Vladimir Putin’s recognition of two breakaway regions of Ukraine, and his order to send in troops he called peacemakers, does not constitute a “further invasion” that would trigger a broader sanctions package since it’s “territory that they’ve already occupied,” a Biden administration official told Reuters. The U.S. will continue to pursue diplomacy with Russia until “tanks roll,” which it believes could happen at any time. Putin’s announcement will still prevent American investment, trade, and financing in Luhansk and Donetsk, while additional measures from the White House will be announced later today.
What would a wider package look like? The U.S., U.K. and EU are discussing the details behind closed doors, but the assumption is that they won’t impose direct measures on Russia’s energy sector. The country exports nearly 40% of the EU’s natural gas supply, so the penalties could backfire unless additional supply is secured. Instead, the West may sanction other industry exports and Russia’s financial sector – as well as Vladimir Putin’s inner circle – which would be more targeted than the latest round of sanctions.

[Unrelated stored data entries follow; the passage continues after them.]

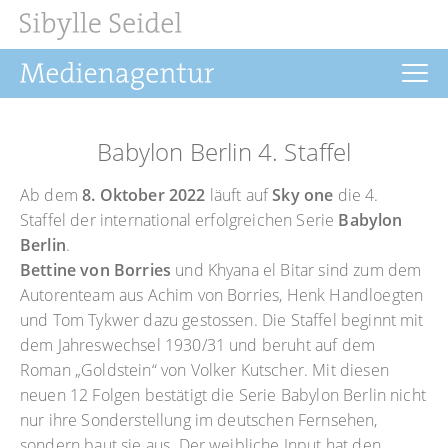
Startseite
Babylon Berlin 4. Staffel
Aktuelles
Ab dem
8. Oktober 2022
läuft auf
Sky one
die 4.
Drehbuch
Staffel der international erfolgreichen Serie
Babylon
Berlin
.
Regie
Bettine von Borries
und Khyana el Bitar sind zum dem
Filmrechte
Autorenteam aus Achim von Borries, Henk Handloegten
und Tom Tykwer dazu gestossen. Die Staffel beginnt mit
Buchprojekte
dem Jahreswechsel 1930/31 und beruht auf dem
Roman „Goldstein“ von Volker Kutscher. Mit diesen
Über uns
neuen 12 Folgen bestätigt die Serie Babylon Berlin nicht
Kontakt
nur ihre Sonderstellung im deutschen Fernsehen,
sondern baut sie aus. Der weibliche Input hat den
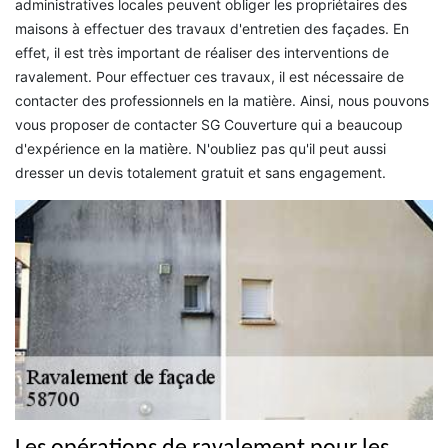
administratives locales peuvent obliger les propriétaires des
maisons à effectuer des travaux d'entretien des façades. En
effet, il est très important de réaliser des interventions de
ravalement. Pour effectuer ces travaux, il est nécessaire de
contacter des professionnels en la matière. Ainsi, nous pouvons
vous proposer de contacter SG Couverture qui a beaucoup
d'expérience en la matière. N'oubliez pas qu'il peut aussi
dresser un devis totalement gratuit et sans engagement.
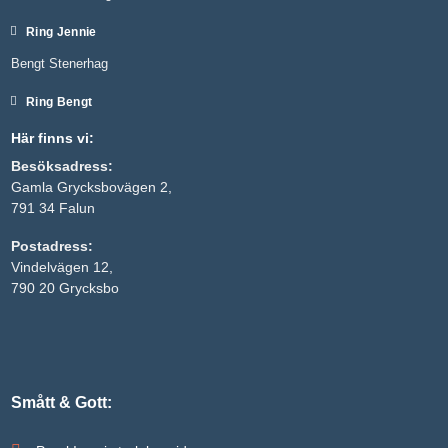
Ring Jennie
Bengt Stenerhag
Ring Bengt
Här finns vi:
Besöksadress:
Gamla Grycksbovägen 2,
791 34 Falun
Postadress:
Vindelvägen 12,
790 20 Grycksbo
Smått & Gott:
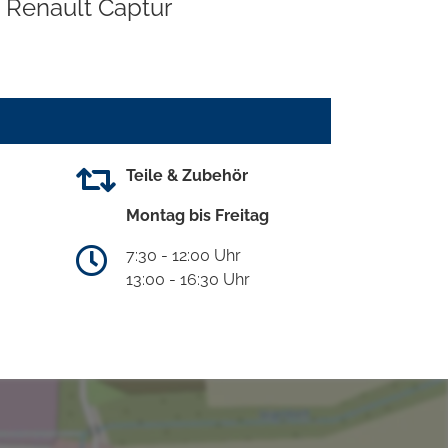
Renault Captur
Teile & Zubehör
Montag bis Freitag
7:30 - 12:00 Uhr
13:00 - 16:30 Uhr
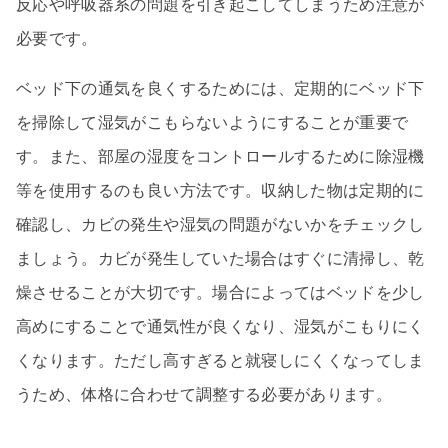
反応や呼吸器系の問題を引き起こしてしまうため注意が
必要です。
ベッド下の通気を良くするためには、定期的にベッド下
を掃除して湿気がこもらないようにすることが重要で
す。また、部屋の湿度をコントロールするために除湿機
等を使用するのも良い方法です。収納した物は定期的に
確認し、カビの発生や湿気の問題がないかをチェックし
ましょう。カビが発生していた場合はすぐに清掃し、乾
燥させることが大切です。場合によってはベッドを少し
高めにすることで通気性が良くなり、湿気がこもりにく
くなります。ただし高すぎると就寝しにくくなってしま
うため、体格に合わせて調整する必要があります。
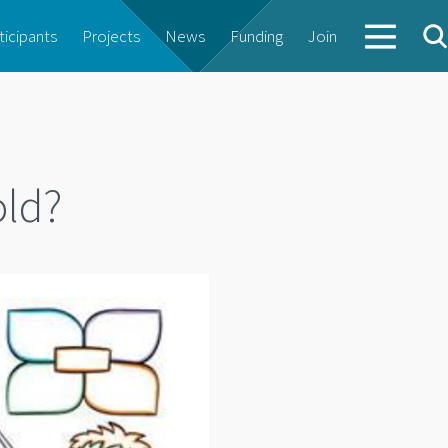
ticipants
Projects
News
Funding
Join
old?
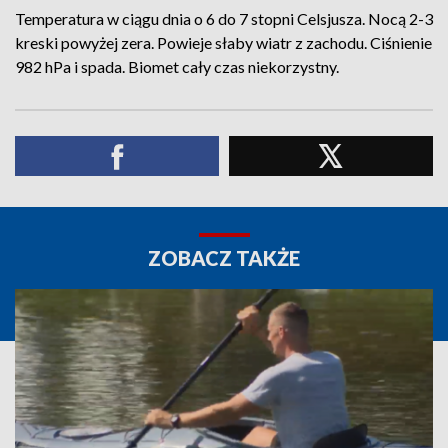
Temperatura w ciągu dnia o 6 do 7 stopni Celsjusza. Nocą 2-3
kreski powyżej zera. Powieje słaby wiatr z zachodu. Ciśnienie
982 hPa i spada. Biomet cały czas niekorzystny.
ZOBACZ TAKŻE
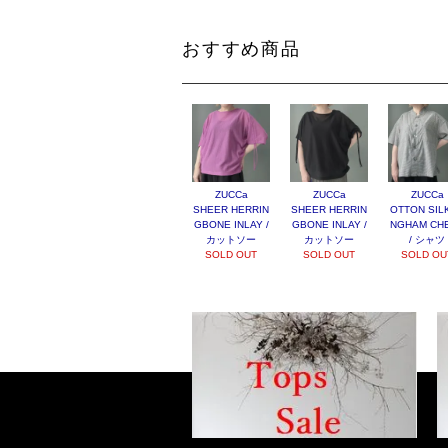
おすすめ商品
ZUCCa
ZUCCa
ZUCCa
SHEER HERRIN
SHEER HERRIN
OTTON SILK
GBONE INLAY /
GBONE INLAY /
NGHAM CH
カットソー
カットソー
/ シャツ
SOLD OUT
SOLD OUT
SOLD OU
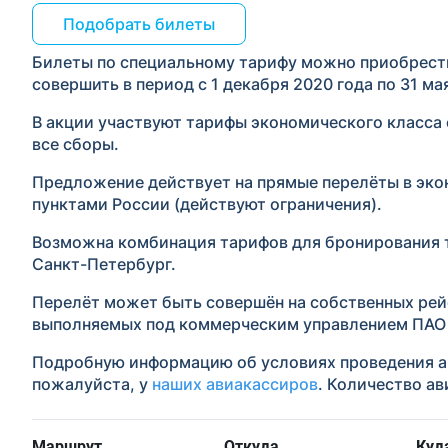
Подобрать билеты
Билеты по специальному тарифу можно приобрести 
совершить в период с 1 декабря 2020 года по 31 ма
В акции участвуют тарифы экономического класса 
все сборы.
Предложение действует на прямые перелёты в эк
пунктами России (действуют ограничения).
Возможна комбинация тарифов для бронирования т
Санкт-Петербург.
Перелёт может быть совершён на собственных рей
выполняемых под коммерческим управлением ПАО 
Подробную информацию об условиях проведения ак
пожалуйста, у
наших авиакассиров
. Количество ав
Маршрут
Откуда
Куд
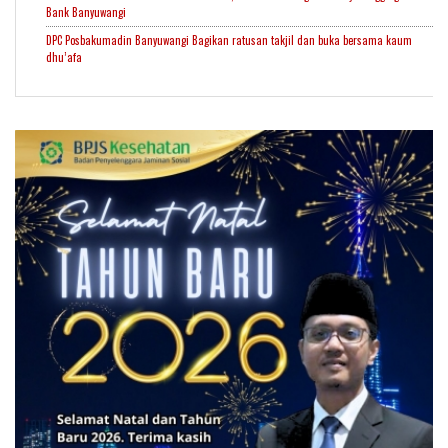
Bank Banyuwangi
DPC Posbakumadin Banyuwangi Bagikan ratusan takjil dan buka bersama kaum
dhu’afa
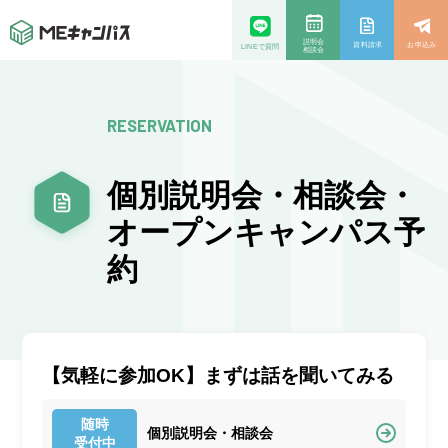
説明会
資料請求
お申込み
LINEで質問
相談会
RESERVATION
個別説明会・相談会・
オープンキャンパス予
約
【気軽に参加OK】まずは話を聞いてみる
随時
個別説明会・相談会
受付中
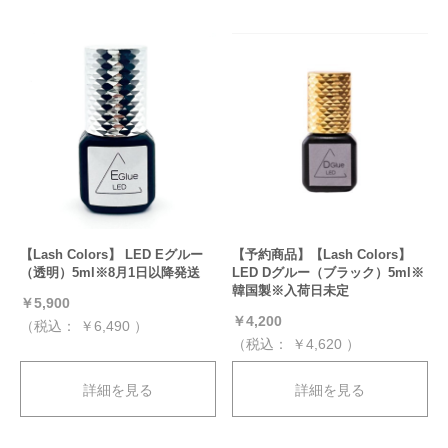
【Lash Colors】 LED Eグルー
【予約商品】【Lash Colors】
（透明）5ml※8月1日以降発送
LED Dグルー（ブラック）5ml※
韓国製※入荷日未定
￥5,900
￥4,200
（税込：
￥6,490
）
（税込：
￥4,620
）
詳細を見る
詳細を見る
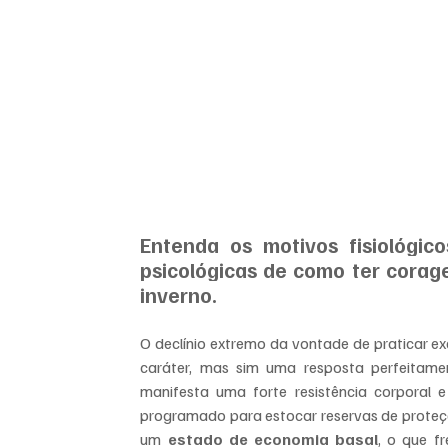
Entenda os motivos fisiológic
psicológicas de como ter corage
inverno.
O declínio extremo da vontade de praticar ex
caráter, mas sim uma resposta perfeitamen
manifesta uma forte resistência corporal e
programado para estocar reservas de proteç
um 
estado de economia basal
, o que f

With Putin’s allies located across the highest levels of industry, the penalties could affect the business interests of oil majors operating in the country like BP (NYSE:BP), Shell (NYSE:SHEL) and Exxon Mobil (NYSE:XOM), and commodity traders like Glencore (OTCPK:GLCNF), Vitol, Trafigura and Gunvor. The last time around, when Russia annexed the Crimean Peninsula in 2014, sanctions worked a little differently. For example, the penalties leveled against Rosneft (OTCPK:RNFTF) didn’t limit its supply or production, but rather restricted its ability to fund future growth by limiting its Western financing, while curbing access to certain technologies used in exploration activities.
Outlook: Reports suggest that the West is preparing a series of sanctions, which could be implemented in successive rounds depending on the degree of the invasion. There is also the risk that Russia may unveil its own counter-sanctions, like severing oil and gas supply completely, which would drive up the cost for consumers. At its worst, it could spark a sanctions war, that could cut Russia’s banks off from the SWIFT international banking system or ban Western investment funds from holding Russian government bonds.